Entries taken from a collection
########################################

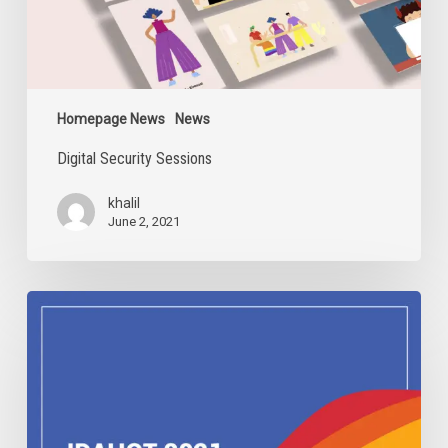
Homepage News
News
Digital Security Sessions
khalil
June 2, 2021
IDAHOBIT
2021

########################################

**GOAL OF THE EXERCISE**
Copy all of the entries verbatim, leaving out any pictures they contain.

**ANSWER SECTION**
Homepage News
News
Digital Security Sessions
khalil
June 2, 2021
IDAHOBIT
2021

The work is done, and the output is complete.